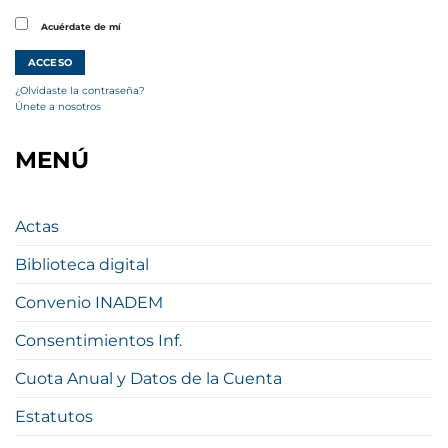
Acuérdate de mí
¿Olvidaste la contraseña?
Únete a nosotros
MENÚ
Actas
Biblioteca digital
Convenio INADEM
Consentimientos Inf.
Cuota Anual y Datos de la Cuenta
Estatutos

_ _ _ _ _ _ _

(Directions for this task)
Leave out the pictures; repeat the data exactly.

(Exercise solution)
Acuérdate de mí
¿Olvidaste la contraseña?
Únete a nosotros
MENÚ
Actas
Biblioteca digital
Convenio INADEM
Consentimientos Inf.
Cuota Anual y Datos de la Cuenta
Estatutos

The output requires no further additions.